----- Data shown
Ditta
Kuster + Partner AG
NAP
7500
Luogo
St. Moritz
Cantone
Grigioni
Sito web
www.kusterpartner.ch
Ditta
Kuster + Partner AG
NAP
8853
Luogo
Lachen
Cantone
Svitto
----------
=== Exercise objective ===
Please give an exact copy of every entry.

=== Reply ===
Ditta
Kuster + Partner AG
NAP
7500
Luogo
St. Moritz
Cantone
Grigioni
Sito web
www.kusterpartner.ch
Ditta
Kuster + Partner AG
NAP
8853
Luogo
Lachen
Cantone
Svitto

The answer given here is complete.